# INSTRUCTIONS TO FOLLOW:
The records below hold pictures; please leave those out and retype the rest exactly.

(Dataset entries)
::::

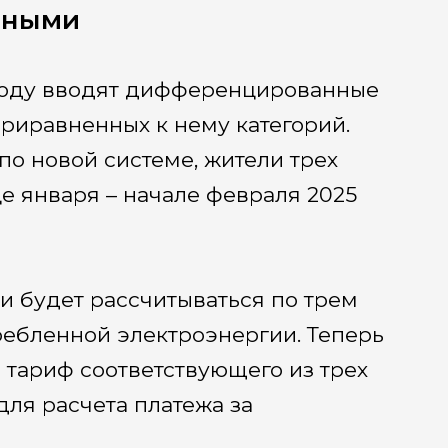
нными
 году вводят дифференцированные
риравненных к нему категорий.
о новой системе, жители трех
е января – начале февраля 2025
ии будет рассчитываться по трем
ребленной электроэнергии. Теперь
тариф соответствующего из трех
ля расчета платежа за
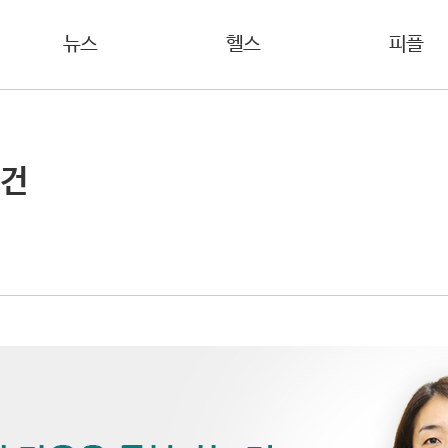
뉴스
헬스
피플
 건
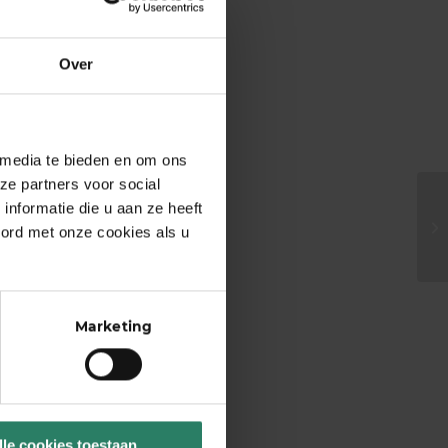
Over
 media te bieden en om ons
ze partners voor social
nformatie die u aan ze heeft
oord met onze cookies als u
Marketing
lle cookies toestaan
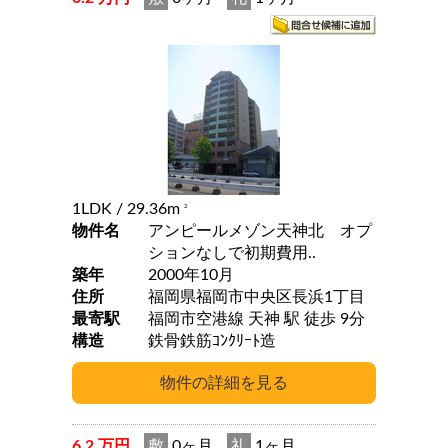
1LDK
/ 29.36m
2
物件名
アンピールメゾン天神北 オプ
ションなしで初期費用..
築年
2000年10月
住所
福岡県福岡市中央区長浜1丁目
最寄駅
福岡市空港線 天神 駅 徒歩 9分
構造
鉄骨鉄筋ｺﾝｸﾘｰﾄ造
6.2 万円
敷
0ヶ月
礼
1ヶ月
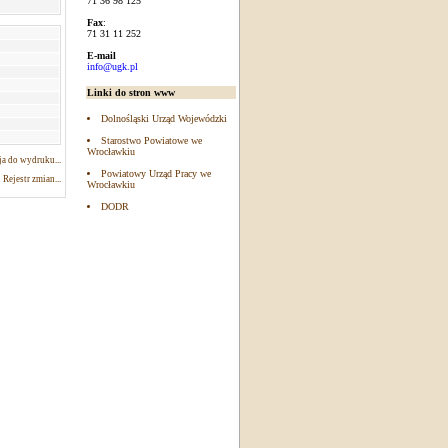
71 36 98 125
Fax
:
71 31 11 252
E-mail
info@ugk.pl
Linki do stron www
Dolnośląski Urząd Wojewódzki
Starostwo Powiatowe we
Wrocławkiu
a do wydruku...
Powiatowy Urząd Pracy we
Rejestr zmian...
Wrocławkiu
DODR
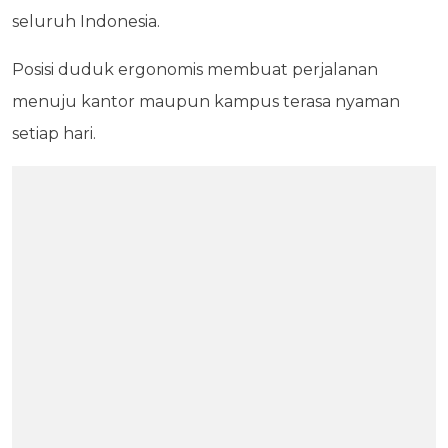
seluruh Indonesia.
Posisi duduk ergonomis membuat perjalanan
menuju kantor maupun kampus terasa nyaman
setiap hari.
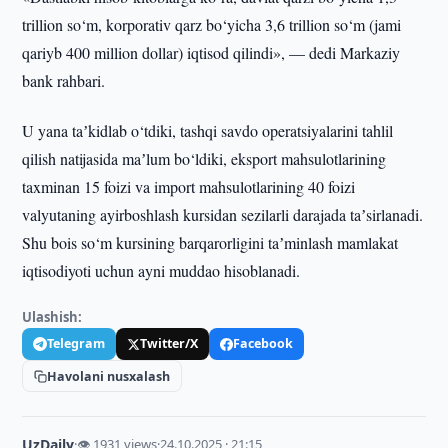
trillion so‘m, korporativ qarz bo‘yicha 3,6 trillion so‘m (jami
qariyb 400 million dollar) iqtisod qilindi», — dedi Markaziy
bank rahbari.
U yana taʼkidlab o‘tdiki, tashqi savdo operatsiyalarini tahlil
qilish natijasida maʼlum bo‘ldiki, eksport mahsulotlarining
taxminan 15 foizi va import mahsulotlarining 40 foizi
valyutaning ayirboshlash kursidan sezilarli darajada taʼsirlanadi.
Shu bois so‘m kursining barqarorligini taʼminlash mamlakat
iqtisodiyoti uchun ayni muddao hisoblanadi.
Ulashish:
Telegram
Twitter/X
Facebook
Havolani nusxalash
UzDaily
·
👁 1931 views
·
24.10.2025 · 21:15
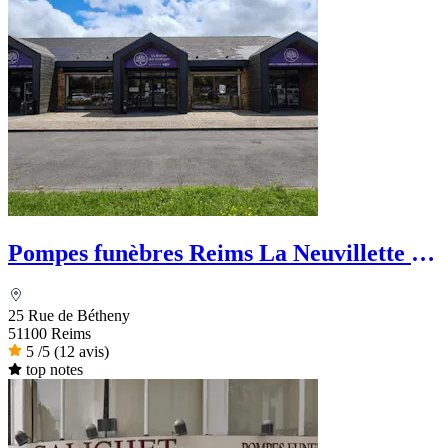
Pompes funèbres Reims La Neuvillette -
La Maison des Obsèques
25 Rue de Bétheny
51100 Reims
5
/5
(12 avis)
top notes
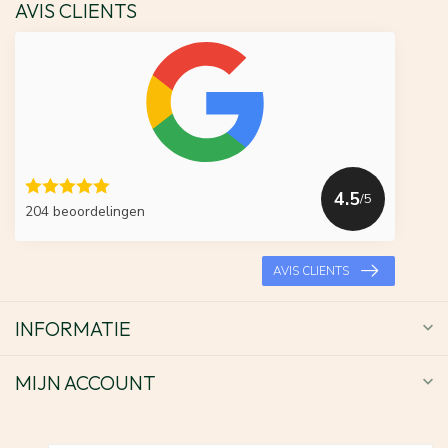
AVIS CLIENTS
4.5
/5
204 beoordelingen
AVIS CLIENTS
INFORMATIE
MIJN ACCOUNT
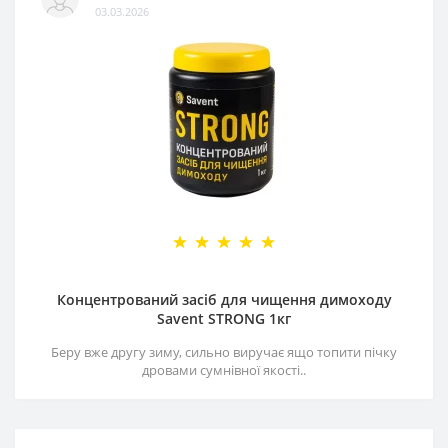
03.03.2026
Концентрований засіб для чищення димоходу
Savent STRONG 1кг
Беру вже другу зиму, сильно виручає ящо топити пічку
дровами сумнівної якості..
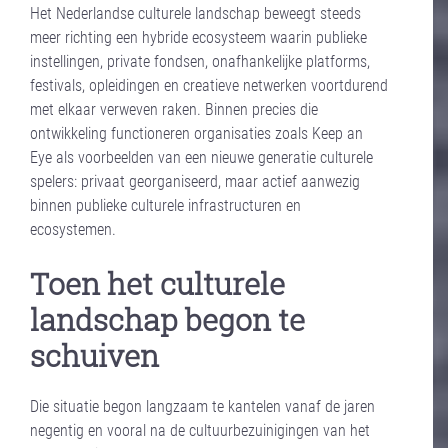
Het Nederlandse culturele landschap beweegt steeds
meer richting een hybride ecosysteem waarin publieke
instellingen, private fondsen, onafhankelijke platforms,
festivals, opleidingen en creatieve netwerken voortdurend
met elkaar verweven raken. Binnen precies die
ontwikkeling functioneren organisaties zoals Keep an
Eye als voorbeelden van een nieuwe generatie culturele
spelers: privaat georganiseerd, maar actief aanwezig
binnen publieke culturele infrastructuren en
ecosystemen.
Toen het culturele
landschap begon te
schuiven
Die situatie begon langzaam te kantelen vanaf de jaren
negentig en vooral na de cultuurbezuinigingen van het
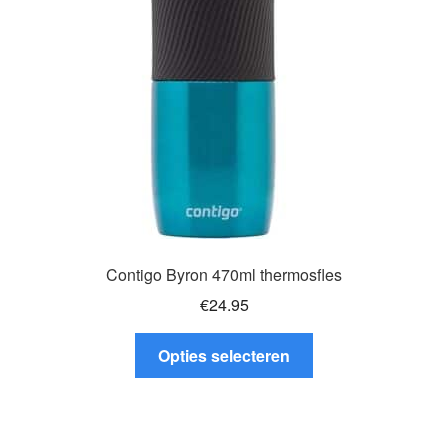
gekozen
worden
op
de
productpagina
Contigo Byron 470ml thermosfles
€
24.95
Dit
Opties selecteren
product
heeft
meerdere
variaties.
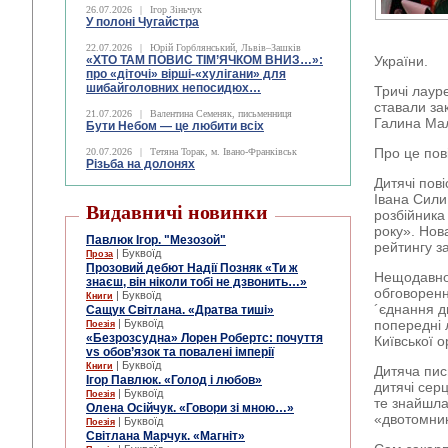
26.07.2026
|
Ігор Зіньчук
У полоні Чугайстра
22.07.2026
|
Юрій Горблянський, Львів–Зашків
«ХТО ТАМ ПОВИС ТІМ’ЯЧКОМ ВНИЗ…»:
України.
про «діточі» вірші-«хулігани» для
шибайголовних непосидюх…
Тричі лаур
ставали за
21.07.2026
|
Валентина Семеняк, письменниця
Галина Мал
Бути Небом ― це любити всіх
Про це по
20.07.2026
|
Тетяна Торак, м. Івано-Франківськ
Різьба на долонях
Дитячі пові
Івана Сили
Видавничі новинки
розбійника
року». Нов
Павлюк Ігор. "Мезозой"
рейтингу з
| Буквоїд
Проза
Прозовий дебют Надії Позняк «Ти ж
Нещодавно 
знаєш, він ніколи тобі не дзвонить…»
обговоренн
| Буквоїд
Книги
´єднання д
Сащук Світлана. «Дратва тиші»
| Буквоїд
попередні 
Поезія
«Безрозсудна» Лорен Робертс: почуття
Київської 
vs обов’язок та повалені імперії
| Буквоїд
Книги
Дитяча пис
Ігор Павлюк. «Голод і любов»
дитячі серц
| Буквоїд
Поезія
те знайшла
Олена Осійчук. «Говори зі мною…»
«двотомник
| Буквоїд
Поезія
Світлана Марчук. «Магніт»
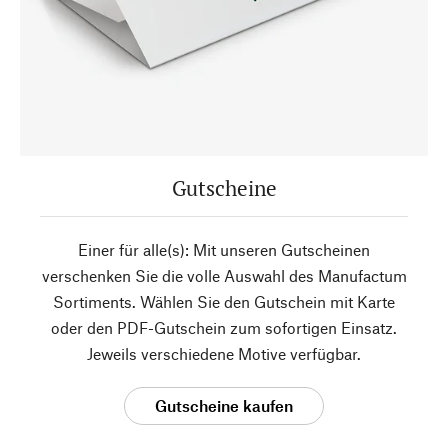
Gutscheine
Einer für alle(s): Mit unseren Gutscheinen
verschenken Sie die volle Auswahl des Manufactum
Sortiments. Wählen Sie den Gutschein mit Karte
oder den PDF-Gutschein zum sofortigen Einsatz.
Jeweils verschiedene Motive verfügbar.
Gutscheine kaufen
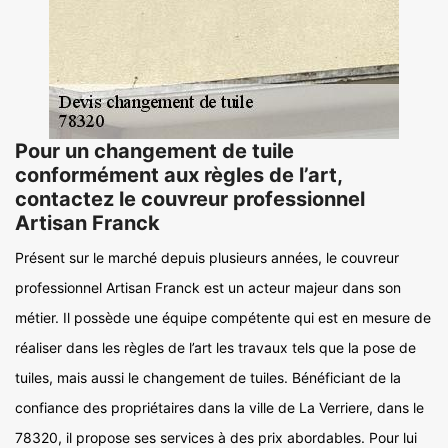
Pour un changement de tuile
conformément aux règles de l’art,
contactez le couvreur professionnel
Artisan Franck
Présent sur le marché depuis plusieurs années, le couvreur
professionnel Artisan Franck est un acteur majeur dans son
métier. Il possède une équipe compétente qui est en mesure de
réaliser dans les règles de l’art les travaux tels que la pose de
tuiles, mais aussi le changement de tuiles. Bénéficiant de la
confiance des propriétaires dans la ville de La Verriere, dans le
78320, il propose ses services à des prix abordables. Pour lui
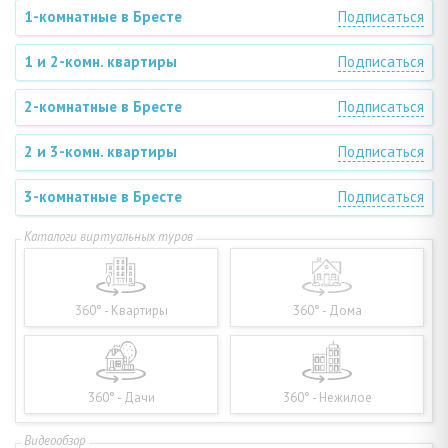
1-комнатные в Бресте
Подписаться
1 и 2-комн. квартиры
Подписаться
2-комнатные в Бресте
Подписаться
2 и 3-комн. квартиры
Подписаться
3-комнатные в Бресте
Подписаться
360° - Квартиры
360° - Дома
360° - Дачи
360° - Нежилое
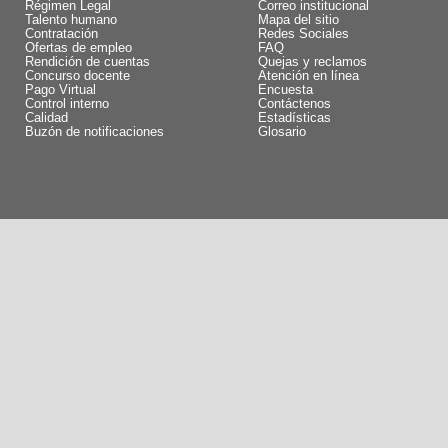
Régimen Legal
Correo institucional
Talento humano
Mapa del sitio
Contratación
Redes Sociales
Ofertas de empleo
FAQ
Rendición de cuentas
Quejas y reclamos
Concurso docente
Atención en línea
Pago Virtual
Encuesta
Control interno
Contáctenos
Calidad
Estadísticas
Buzón de notificaciones
Glosario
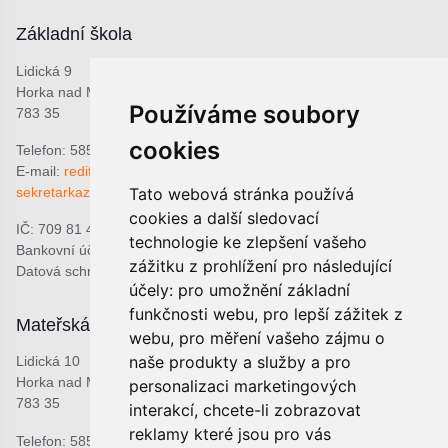
Základní škola
Lidická 9
Horka nad Moravou
Používáme soubory
783 35
cookies
Telefon: 585 378 047
E-mail:
reditel@zshorka.cz
sekretarkazshorka@seznam.cz
Tato webová stránka používá
cookies a další sledovací
IČ: 709 81 493
technologie ke zlepšení vašeho
Bankovní účet: 1809609309/0800
zážitku z prohlížení pro následující
Datová schránka: bjema48
účely:
pro umožnění základní
funkčnosti webu
,
pro lepší zážitek z
Mateřská škola
Školní jídelna
webu
,
pro měření vašeho zájmu o
naše produkty a služby a pro
Lidická 10
Lidická 9
Horka nad Moravou
Horka nad Moravou
personalizaci marketingových
783 35
783 35
interakcí
,
chcete-li zobrazovat
reklamy které jsou pro vás
Telefon: 585 378 068
Telefon: 601 537 678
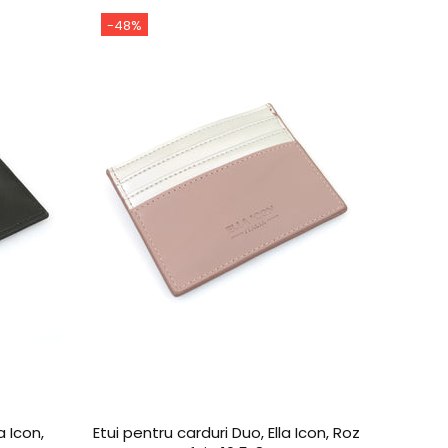
-48%
-64%
a Icon,
Etui pentru carduri Duo, Ella Icon, Roz
Etui pe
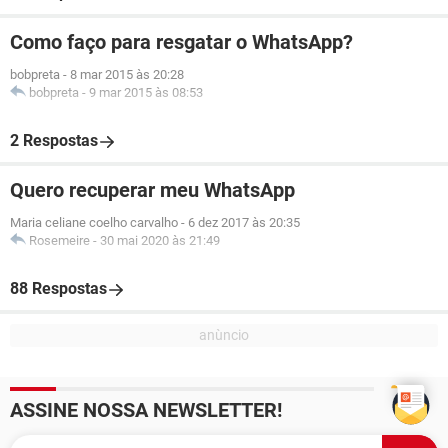
Como faço para resgatar o WhatsApp?
bobpreta
-
8 mar 2015 às 20:28
bobpreta
-
9 mar 2015 às 08:53
2 Respostas
Quero recuperar meu WhatsApp
Maria celiane coelho carvalho
-
6 dez 2017 às 20:35
Rosemeire
-
30 mai 2020 às 21:49
88 Respostas
ASSINE NOSSA NEWSLETTER!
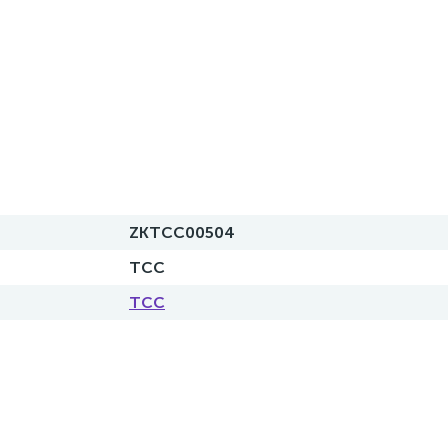
ZKTCC00504
ТСС
ТСС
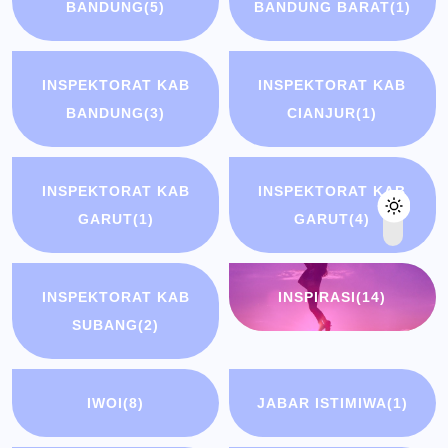
BANDUNG
(5)
BANDUNG BARAT
(1)
INSPEKTORAT KAB
INSPEKTORAT KAB
BANDUNG
(3)
CIANJUR
(1)
INSPEKTORAT KAB
INSPEKTORAT KAB
GARUT
(1)
GARUT
(4)
INSPEKTORAT KAB
INSPIRASI
(14)
SUBANG
(2)
IWOI
(8)
JABAR ISTIMIWA
(1)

::::

# REPLY:
нными
 году вводят дифференцированные
риравненных к нему категорий.
о новой системе, жители трех
е января – начале февраля 2025
ии будет рассчитываться по трем
ребленной электроэнергии. Теперь
тариф соответствующего из трех
ля расчета платежа за
뉴스
헬스
피플
 건
Over
 media te bieden en om ons
ze partners voor social
nformatie die u aan ze heeft
oord met onze cookies als u
Marketing
lle cookies toestaan
1LDK
/ 29.36m
2
物件名
アンピールメゾン天神北 オプ
ションなしで初期費用..
築年
2000年10月
住所
福岡県福岡市中央区長浜1丁目
最寄駅
福岡市空港線 天神 駅 徒歩 9分
構造
鉄骨鉄筋ｺﾝｸﾘｰﾄ造
6.2 万円
敷
0ヶ月
礼
1ヶ月
71 36 98 125
Fax
:
71 31 11 252
E-mail
info@ugk.pl
Linki do stron www
Dolnośląski Urząd Wojewódzki
Starostwo Powiatowe we
Wrocławkiu
a do wydruku...
Powiatowy Urząd Pracy we
Rejestr zmian...
Wrocławkiu
DODR
seluruh Indonesia.
Posisi duduk ergonomis membuat perjalanan
menuju kantor maupun kampus terasa nyaman
setiap hari.
trillion so‘m, korporativ qarz bo‘yicha 3,6 trillion so‘m (jami
qariyb 400 million dollar) iqtisod qilindi», — dedi Markaziy
bank rahbari.
U yana taʼkidlab o‘tdiki, tashqi savdo operatsiyalarini tahlil
qilish natijasida maʼlum bo‘ldiki, eksport mahsulotlarining
taxminan 15 foizi va import mahsulotlarining 40 foizi
valyutaning ayirboshlash kursidan sezilarli darajada taʼsirlanadi.
Shu bois so‘m kursining barqarorligini taʼminlash mamlakat
iqtisodiyoti uchun ayni muddao hisoblanadi.
Ulashish:
Telegram
Twitter/X
Facebook
Havolani nusxalash
UzDaily
·
👁 1931 views
·
24.10.2025 · 21:15
Pompes funèbres Reims La Neuvillette -
La Maison des Obsèques
25 Rue de Bétheny
51100 Reims
5
/5
(12 avis)
top notes
AVIS CLIENTS
4.5
/5
204 beoordelingen
AVIS CLIENTS
INFORMATIE
MIJN ACCOUNT
03.03.2026
Концентрований засіб для чищення димоходу
Savent STRONG 1кг
Беру вже другу зиму, сильно виручає ящо топити пічку
дровами сумнівної якості..
Het Nederlandse culturele landschap beweegt steeds
meer richting een hybride ecosysteem waarin publieke
instellingen, private fondsen, onafhankelijke platforms,
festivals, opleidingen en creatieve netwerken voortdurend
met elkaar verweven raken. Binnen precies die
ontwikkeling functioneren organisaties zoals Keep an
Eye als voorbeelden van een nieuwe generatie culturele
spelers: privaat georganiseerd, maar actief aanwezig
binnen publieke culturele infrastructuren en
ecosystemen.
Toen het culturele
landschap begon te
schuiven
Die situatie begon langzaam te kantelen vanaf de jaren
negentig en vooral na de cultuurbezuinigingen van het
gekozen
worden
op
de
productpagina
Contigo Byron 470ml thermosfles
€
24.95
Dit
Opties selecteren
product
heeft
meerdere
variaties.
26.07.2026
|
Ігор Зіньчук
У полоні Чугайстра
22.07.2026
|
Юрій Горблянський, Львів–Зашків
«ХТО ТАМ ПОВИС ТІМ’ЯЧКОМ ВНИЗ…»:
України.
про «діточі» вірші-«хулігани» для
шибайголовних непосидюх…
Тричі лаур
ставали за
21.07.2026
|
Валентина Семеняк, письменниця
Галина Мал
Бути Небом ― це любити всіх
Про це по
20.07.2026
|
Тетяна Торак, м. Івано-Франківськ
Різьба на долонях
Дитячі пові
Івана Сили
Видавничі новинки
розбійника
року». Нов
Павлюк Ігор. "Мезозой"
рейтингу з
| Буквоїд
Проза
Прозовий дебют Надії Позняк «Ти ж
Нещодавно 
знаєш, він ніколи тобі не дзвонить…»
обговоренн
| Буквоїд
Книги
´єднання д
Сащук Світлана. «Дратва тиші»
| Буквоїд
попередні 
Поезія
«Безрозсудна» Лорен Робертс: почуття
Київської 
vs обов’язок та повалені імперії
| Буквоїд
Книги
Дитяча пис
Ігор Павлюк. «Голод і любов»
дитячі серц
| Буквоїд
Поезія
те знайшла
Олена Осійчук. «Говори зі мною…»
«двотомник
| Буквоїд
Поезія
Світлана Марчук. «Магніт»
Gutscheine
Einer für alle(s): Mit unseren Gutscheinen
verschenken Sie die volle Auswahl des Manufactum
Sortiments. Wählen Sie den Gutschein mit Karte
oder den PDF-Gutschein zum sofortigen Einsatz.
Jeweils verschiedene Motive verfügbar.
Gutscheine kaufen
Pour un changement de tuile
conformément aux règles de l’art,
contactez le couvreur professionnel
Artisan Franck
Présent sur le marché depuis plusieurs années, le couvreur
professionnel Artisan Franck est un acteur majeur dans son
métier. Il possède une équipe compétente qui est en mesure de
réaliser dans les règles de l’art les travaux tels que la pose de
tuiles, mais aussi le changement de tuiles. Bénéficiant de la
confiance des propriétaires dans la ville de La Verriere, dans le
78320, il propose ses services à des prix abordables. Pour lui
1-комнатные в Бресте
Подписаться
1 и 2-комн. квартиры
Подписаться
2-комнатные в Бресте
Подписаться
2 и 3-комн. квартиры
Подписаться
3-комнатные в Бресте
Подписаться
360° - Квартиры
360° - Дома
360° - Дачи
360° - Нежилое
Régimen Legal
Correo institucional
Talento humano
Mapa del sitio
Contratación
Redes Sociales
Ofertas de empleo
FAQ
Rendición de cuentas
Quejas y reclamos
Concurso docente
Atención en línea
Pago Virtual
Encuesta
Control interno
Contáctenos
Calidad
Estadísticas
Buzón de notificaciones
Glosario
Základní škola
Lidická 9
Horka nad Moravou
Používáme soubory
783 35
cookies
Telefon: 585 378 047
E-mail:
reditel@zshorka.cz
sekretarkazshorka@seznam.cz
Tato webová stránka používá
cookies a další sledovací
IČ: 709 81 493
technologie ke zlepšení vašeho
Bankovní účet: 1809609309/0800
zážitku z prohlížení pro následující
Datová schránka: bjema48
účely:
pro umožnění základní
funkčnosti webu
,
pro lepší zážitek z
Mateřská škola
Školní jídelna
webu
,
pro měření vašeho zájmu o
naše produkty a služby a pro
Lidická 10
Lidická 9
Horka nad Moravou
Horka nad Moravou
personalizaci marketingových
783 35
783 35
interakcí
,
chcete-li zobrazovat
reklamy které jsou pro vás
Telefon: 585 378 068
Telefon: 601 537 678
-48%
-64%
a Icon,
Etui pentru carduri Duo, Ella Icon, Roz
Etui pe
Como faço para resgatar o WhatsApp?
bobpreta
-
8 mar 2015 às 20:28
bobpreta
-
9 mar 2015 às 08:53
2 Respostas
Quero recuperar meu WhatsApp
Maria celiane coelho carvalho
-
6 dez 2017 às 20:35
Rosemeire
-
30 mai 2020 às 21:49
88 Respostas
ASSINE NOSSA NEWSLETTER!
ZKTCC00504
ТСС
ТСС
BANDUNG
(5)
BANDUNG BARAT
(1)
INSPEKTORAT KAB
INSPEKTORAT KAB
BANDUNG
(3)
CIANJUR
(1)
INSPEKTORAT KAB
INSPEKTORAT KAB
GARUT
(1)
GARUT
(4)
INSPEKTORAT KAB
INSPIRASI
(14)
SUBANG
(2)
IWOI
(8)
JABAR ISTIMIWA
(1)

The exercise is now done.